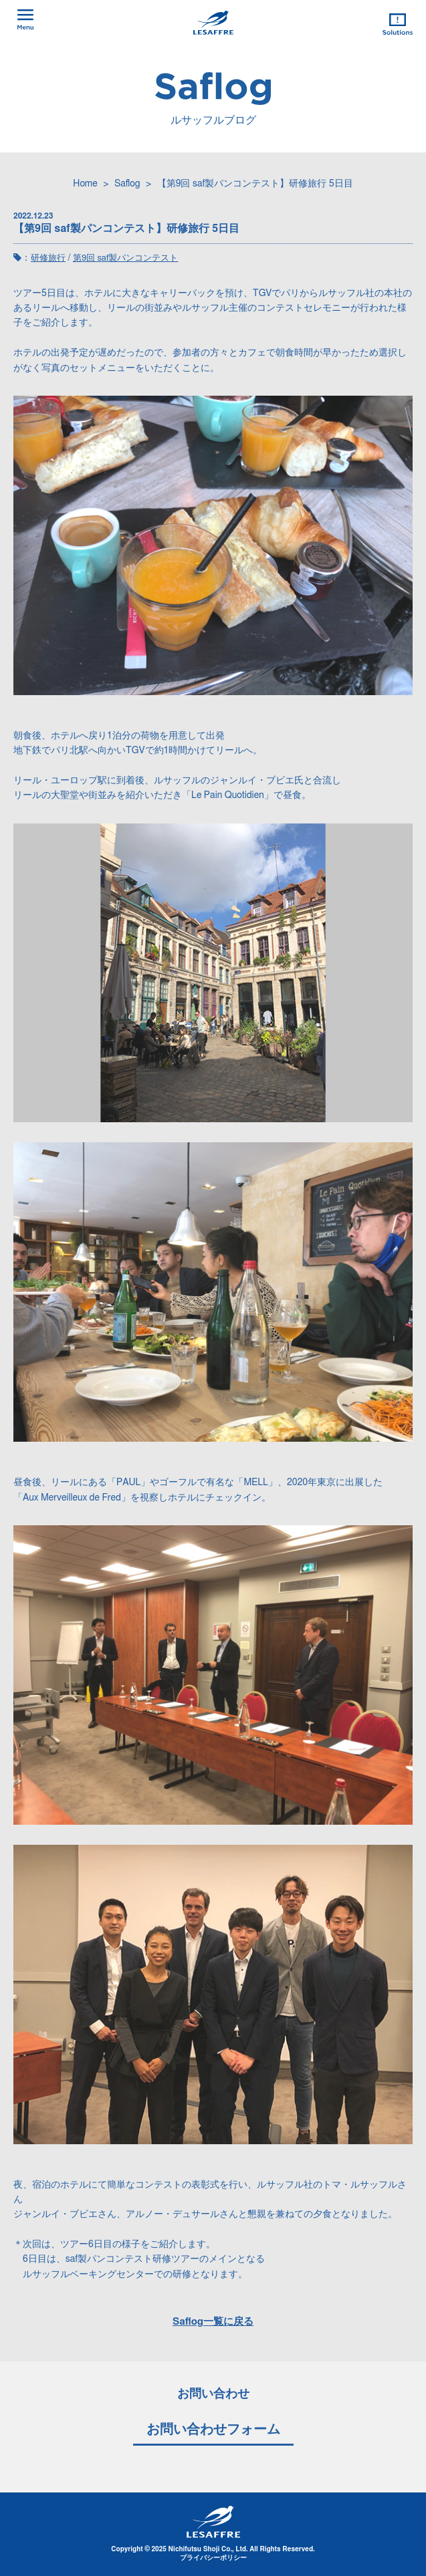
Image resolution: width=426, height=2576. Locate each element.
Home (85, 183)
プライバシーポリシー (213, 2558)
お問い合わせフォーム (213, 2429)
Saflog (127, 183)
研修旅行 (48, 258)
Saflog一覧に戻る (213, 2322)
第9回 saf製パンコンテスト (126, 258)
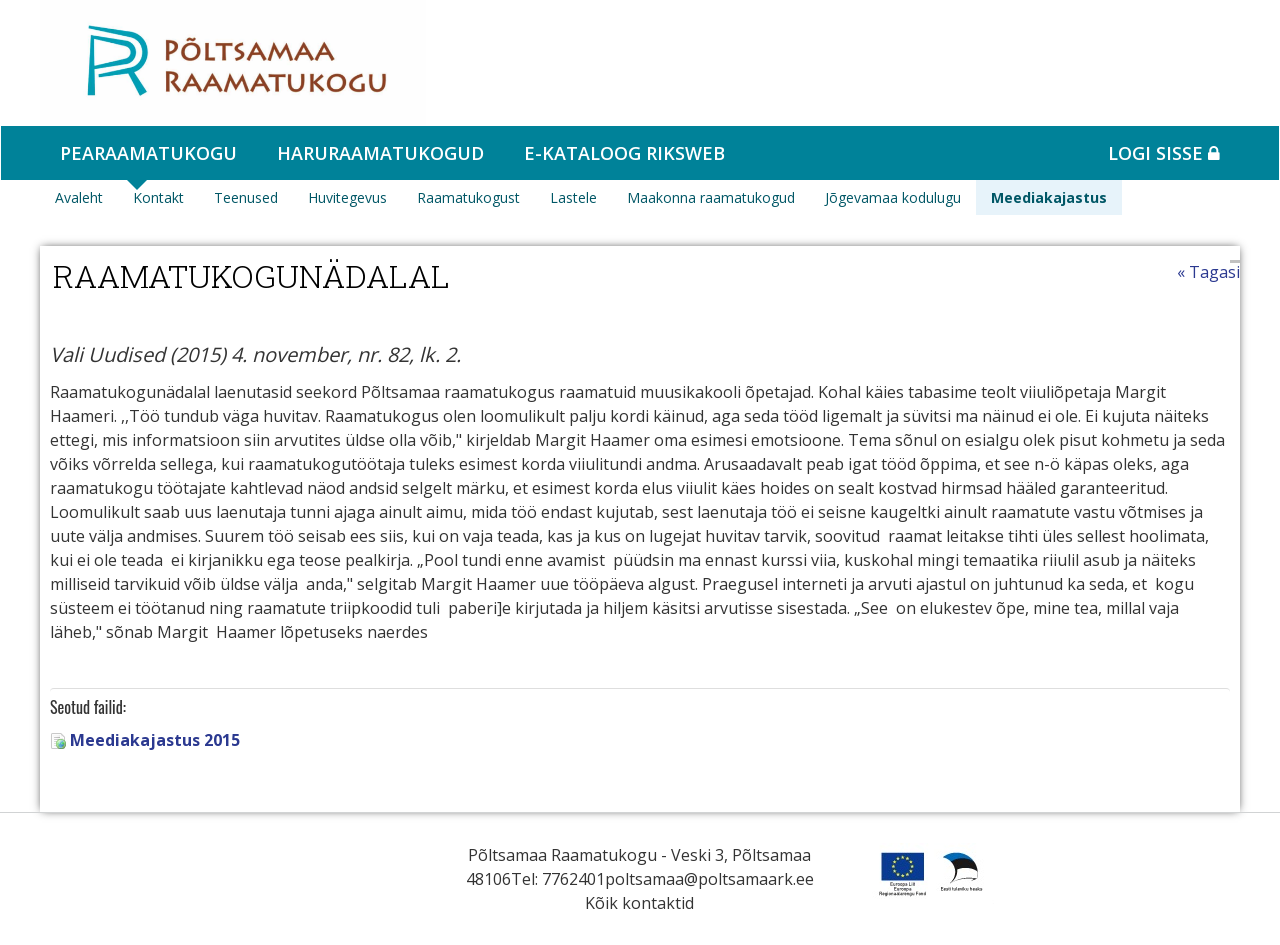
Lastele (573, 197)
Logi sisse (1164, 153)
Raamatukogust (468, 197)
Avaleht (79, 197)
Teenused (246, 197)
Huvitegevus (347, 197)
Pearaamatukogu (148, 153)
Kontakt (158, 197)
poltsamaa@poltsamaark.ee (709, 879)
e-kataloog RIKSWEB (624, 153)
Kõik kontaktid (639, 903)
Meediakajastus (1049, 197)
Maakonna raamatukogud (711, 197)
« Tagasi (1208, 272)
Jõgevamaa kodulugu (893, 197)
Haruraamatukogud (380, 153)
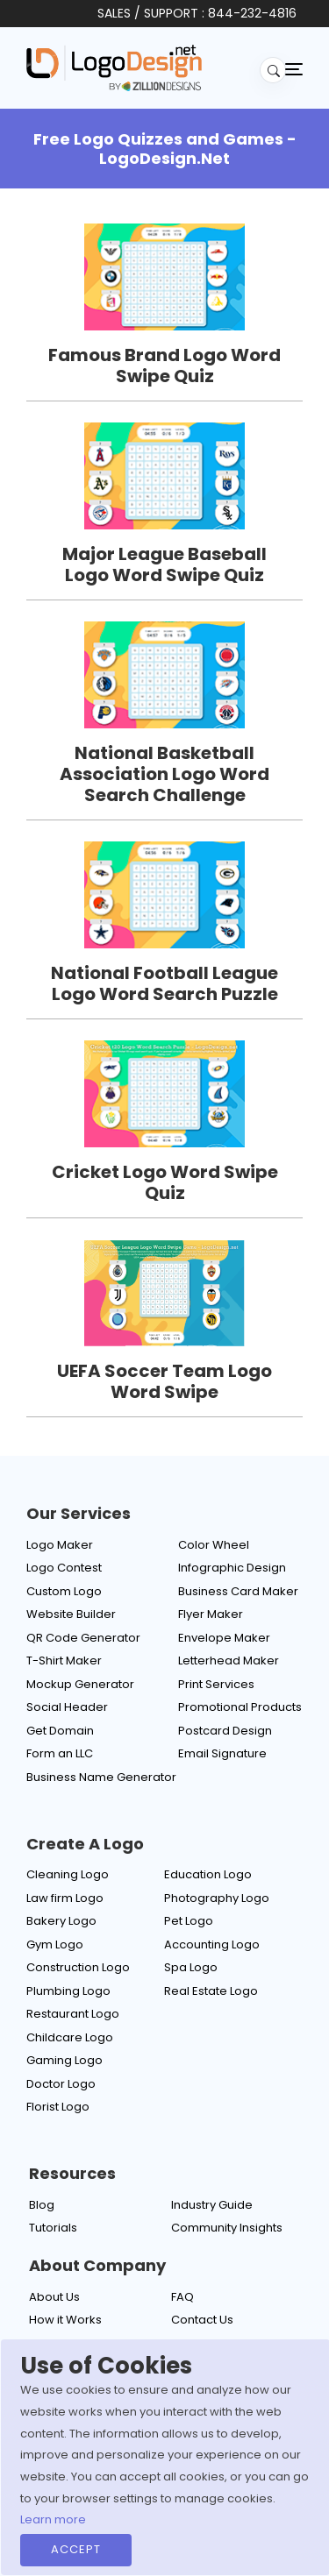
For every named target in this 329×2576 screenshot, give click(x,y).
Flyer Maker (210, 1614)
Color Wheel (213, 1544)
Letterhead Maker (228, 1660)
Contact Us (202, 2319)
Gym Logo (54, 1944)
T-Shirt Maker (64, 1660)
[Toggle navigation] (294, 68)
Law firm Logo (65, 1898)
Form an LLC (59, 1753)
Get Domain (60, 1730)
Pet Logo (188, 1920)
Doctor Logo (61, 2084)
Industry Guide (212, 2204)
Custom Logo (64, 1591)
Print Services (216, 1684)
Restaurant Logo (72, 2013)
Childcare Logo (69, 2037)
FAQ (182, 2297)
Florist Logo (57, 2106)
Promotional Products (240, 1707)
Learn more (53, 2519)
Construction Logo (78, 1967)
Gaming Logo (64, 2060)
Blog (41, 2204)
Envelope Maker (224, 1637)
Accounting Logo (212, 1944)
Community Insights (227, 2227)
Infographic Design (232, 1567)
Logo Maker (59, 1544)
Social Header (67, 1707)
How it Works (65, 2319)
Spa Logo (191, 1967)
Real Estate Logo (211, 1991)
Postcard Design (225, 1730)
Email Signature (222, 1753)
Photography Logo (216, 1898)
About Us (54, 2297)
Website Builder (71, 1614)
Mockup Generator (80, 1684)
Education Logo (208, 1874)
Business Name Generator (101, 1777)
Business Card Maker (238, 1591)
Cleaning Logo (67, 1874)
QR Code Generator (83, 1637)
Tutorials (53, 2227)
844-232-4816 (252, 13)
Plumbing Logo (68, 1991)
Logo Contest (64, 1567)
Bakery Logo (61, 1920)
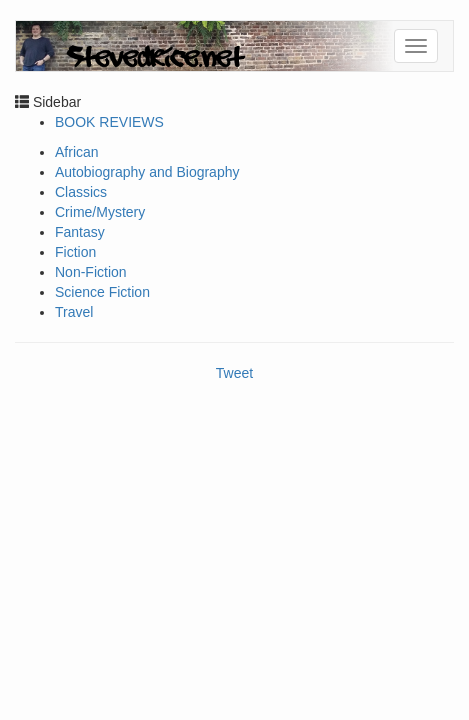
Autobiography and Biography (147, 172)
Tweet (234, 373)
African (77, 152)
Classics (81, 192)
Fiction (75, 252)
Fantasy (80, 232)
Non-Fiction (91, 272)
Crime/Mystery (100, 212)
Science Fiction (102, 292)
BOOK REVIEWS (109, 122)
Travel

============

THE PROBLEM: When a line of the data holds the string "Fiction", pick it out and copy it.

SOLUTION TO THIS PROBLEM:
Fiction (75, 252)
Non-Fiction (91, 272)
Science Fiction (102, 292)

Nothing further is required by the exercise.